In the records below, find the line containing "de diferentes medi" and the line containing "ce numerosos beneficios"; please repeat exactly the lines from one to the other, both included, and nothing more.
<<<<
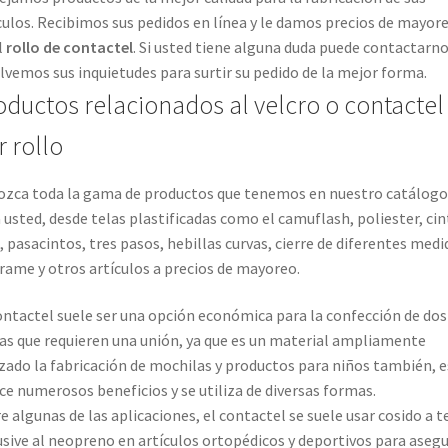
culos. Recibimos sus pedidos en línea y le damos precios de mayor
l
rollo de contactel
. Si usted tiene alguna duda puede contactarno
lvemos sus inquietudes para surtir su pedido de la mejor forma.
oductos relacionados al velcro o contactel
r rollo
zca toda la gama de productos que tenemos en nuestro catálogo
 usted, desde telas plastificadas como el camuflash, poliester, cin
, pasacintos, tres pasos, hebillas curvas, cierre de diferentes medi
ame y otros artículos a precios de mayoreo.
ontactel suele ser una opción económica para la confección de dos
as que requieren una unión, ya que es un material ampliamente
izado la fabricación de mochilas y productos para niños también, 
ce numerosos beneficios y se utiliza de diversas formas.
e algunas de las aplicaciones, el contactel se suele usar cosido a t
usive al neopreno en artículos ortopédicos y deportivos para aseg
>>>>
*Answer to this task*
, pasacintos, tres pasos, hebillas curvas, cierre de diferentes medi
ame y otros artículos a precios de mayoreo.
ontactel suele ser una opción económica para la confección de dos
as que requieren una unión, ya que es un material ampliamente
izado la fabricación de mochilas y productos para niños también, 
ce numerosos beneficios y se utiliza de diversas formas.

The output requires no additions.